Notons aussi que plus les menaces terroristes pèseront sur une économie, plus le « risque pays » augmente et plus les primes d’assurance flambent. Il en résulte une nette augmentation des prix des produits importés, qui pourrait d’une part alimenter les poussées inflationnistes et d’autre part, amener les investisseurs et les consommateurs à retarder leurs décisions d’achats de ces produits. Certes, un tel comportement serait profitable à la balance commerciale, surtout du côté des consommateurs (baisse du déficit), mais ses répercussions pourraient être néfastes si les importations des inputs ou des biens d’équipements sont touchées.
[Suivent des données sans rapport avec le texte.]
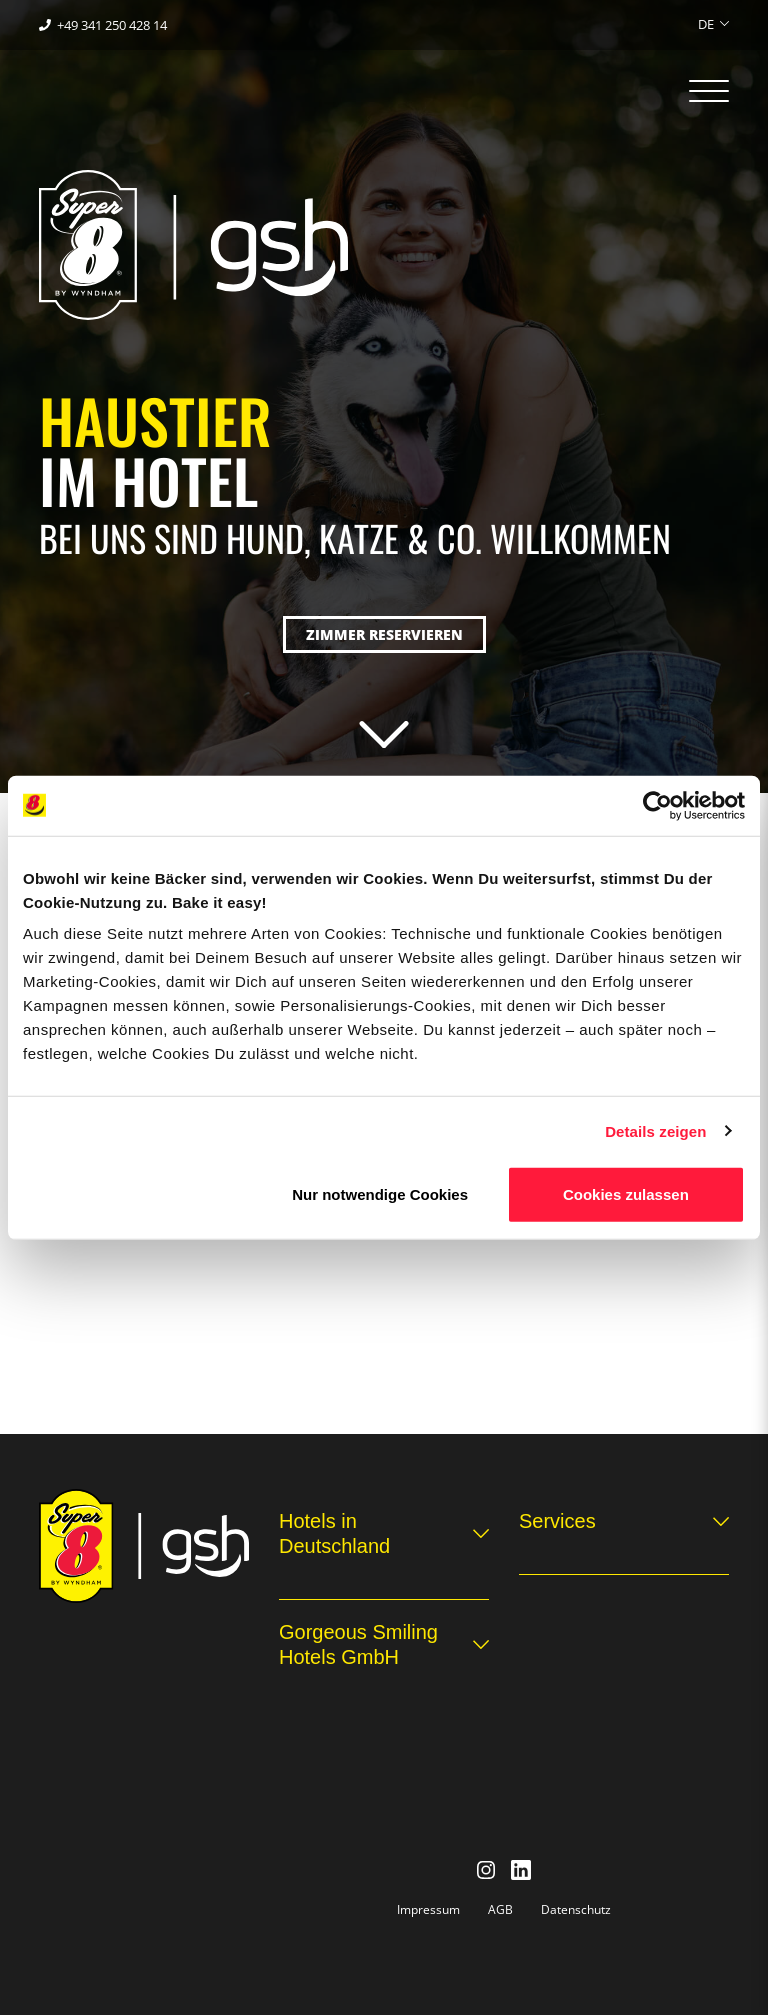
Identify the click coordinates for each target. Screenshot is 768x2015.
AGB (500, 1909)
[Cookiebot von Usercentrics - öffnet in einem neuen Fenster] (657, 805)
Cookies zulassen (626, 1194)
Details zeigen (655, 1130)
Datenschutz (576, 1909)
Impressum (428, 1909)
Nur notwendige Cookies (380, 1194)
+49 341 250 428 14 (112, 25)
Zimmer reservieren (384, 634)
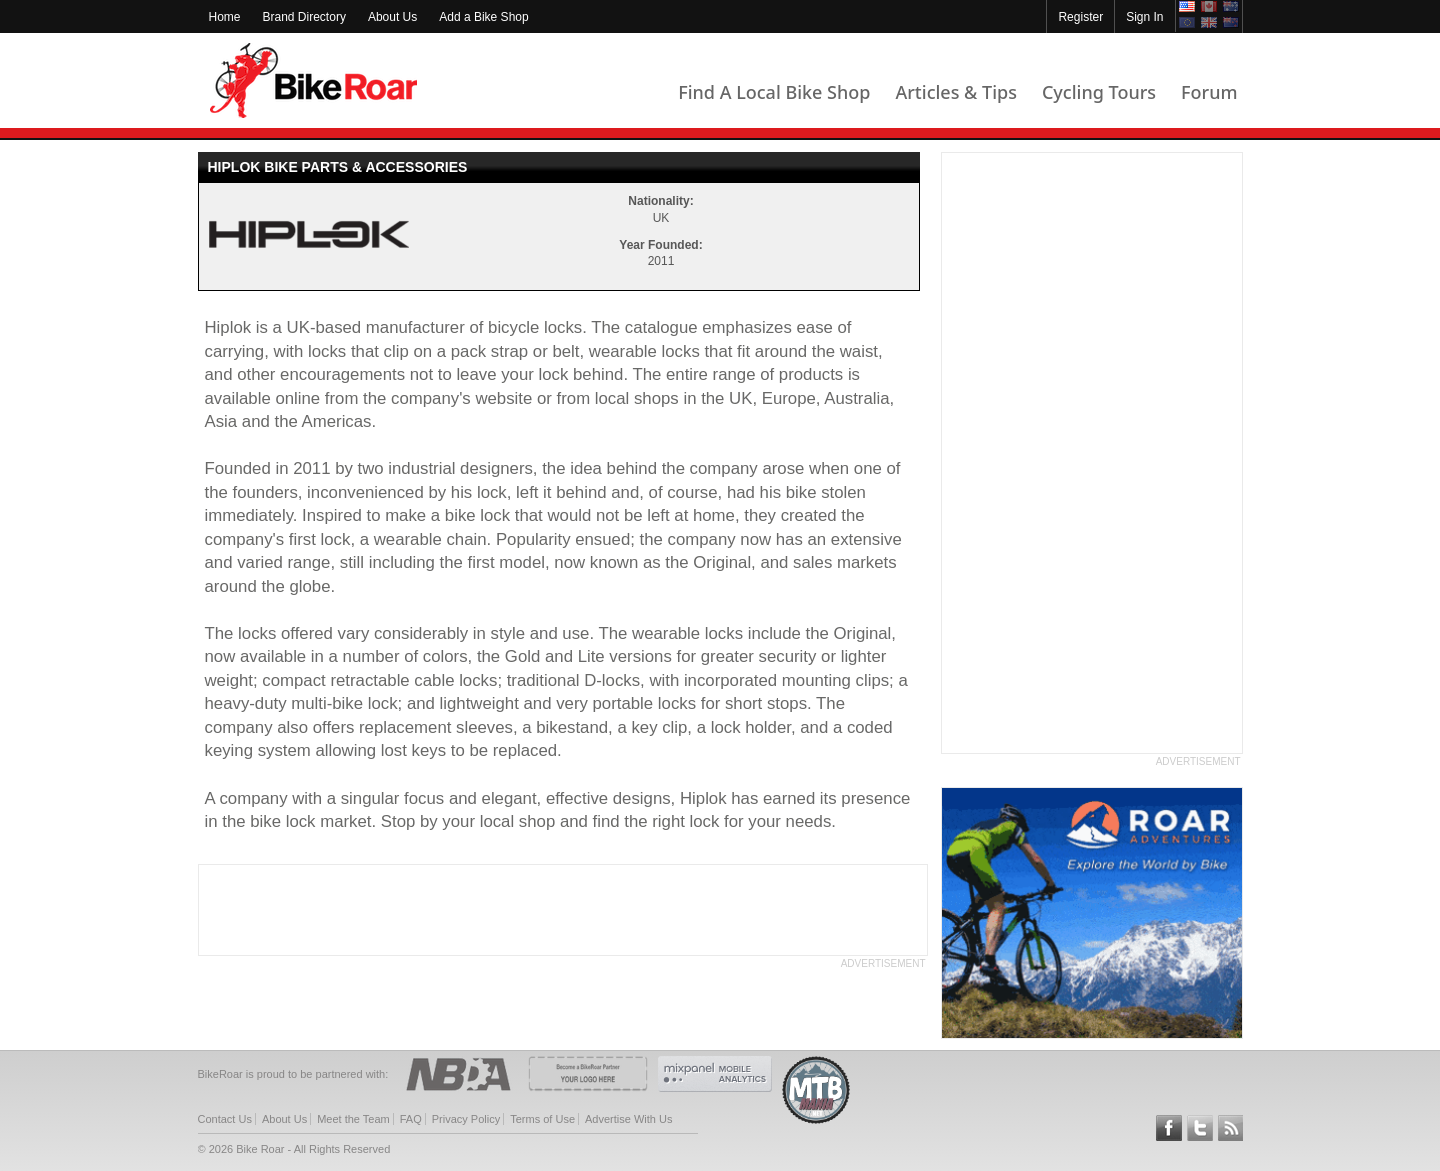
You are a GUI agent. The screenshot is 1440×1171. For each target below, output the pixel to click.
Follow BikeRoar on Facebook (1169, 1128)
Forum (1209, 92)
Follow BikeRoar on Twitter (1200, 1128)
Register (1080, 17)
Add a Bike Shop (483, 17)
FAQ (411, 1119)
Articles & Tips (955, 92)
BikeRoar (313, 80)
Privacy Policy (466, 1119)
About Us (392, 17)
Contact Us (225, 1119)
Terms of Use (542, 1119)
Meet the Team (353, 1119)
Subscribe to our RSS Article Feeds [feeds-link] (1231, 1128)
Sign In (1144, 17)
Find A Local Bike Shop (774, 92)
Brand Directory (304, 17)
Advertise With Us (628, 1119)
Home (225, 17)
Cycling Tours (1099, 92)
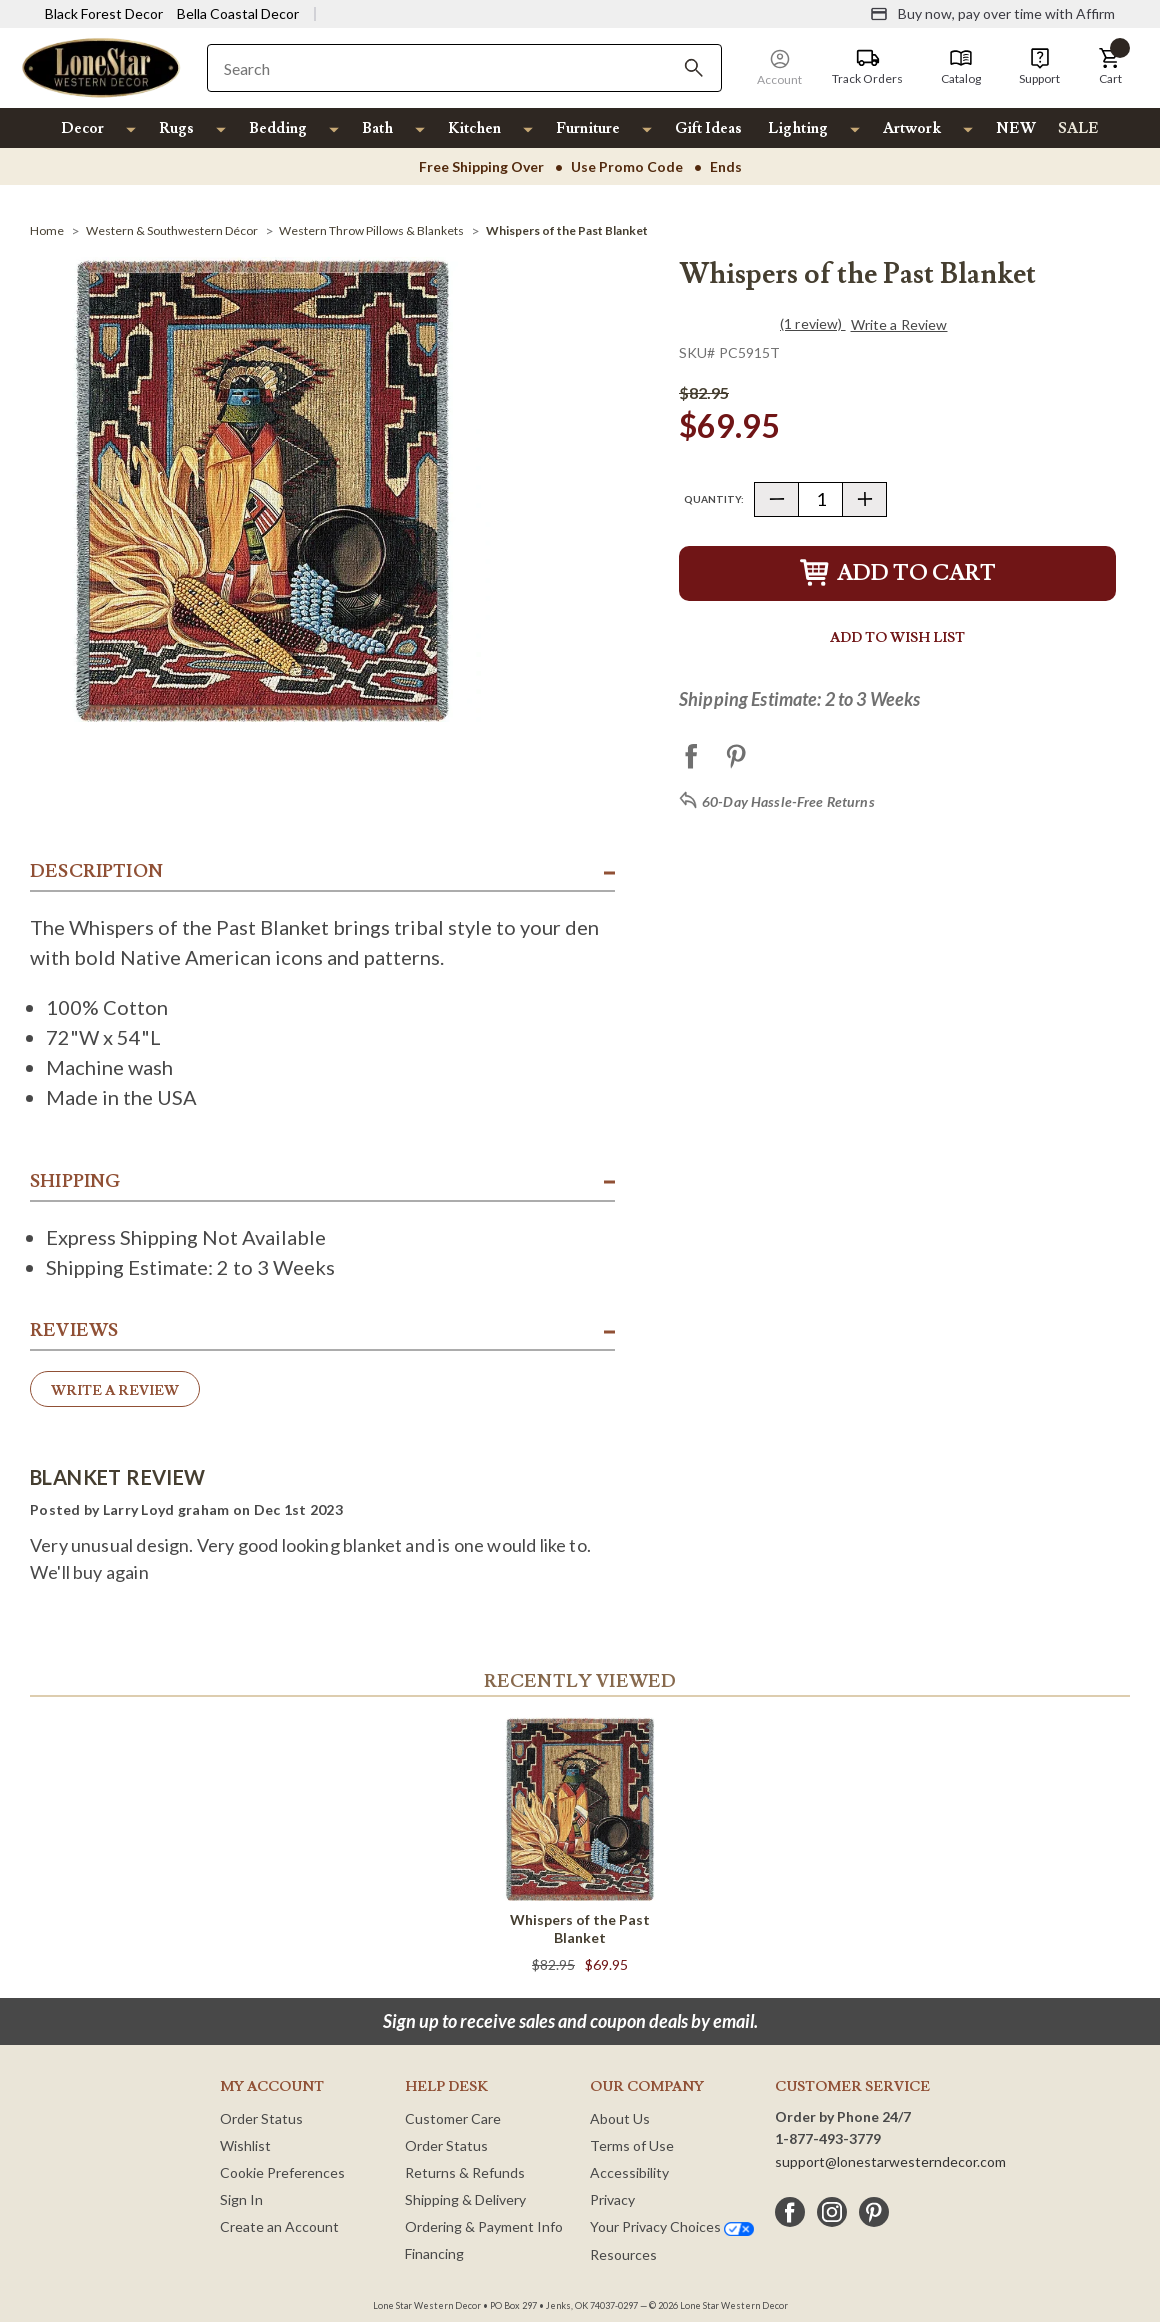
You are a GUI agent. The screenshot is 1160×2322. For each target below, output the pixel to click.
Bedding (278, 128)
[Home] (47, 230)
Le recul de la croissance alimente aussi le terrorisme
Le recul de la croissance est à son tour générateur de poussées terroristes. Nous pouvons distinguer deux canaux de transmission:
D’une part, une croissance fragilisée par la menace terroriste entraîne la montée du chômage et de la pauvreté. Du coup un marché potentiel s’est élargi pour de nouvelles recrues aux thèses des terroristes.
D’autre part, la faiblesse du taux de croissance se traduit par la chute des recettes fiscales de l’Etat. L’appauvrissement de l’Etat, qui en résulte, serait pénalisant pour l’efficacité de sa stratégie de lutte contre le terrorisme.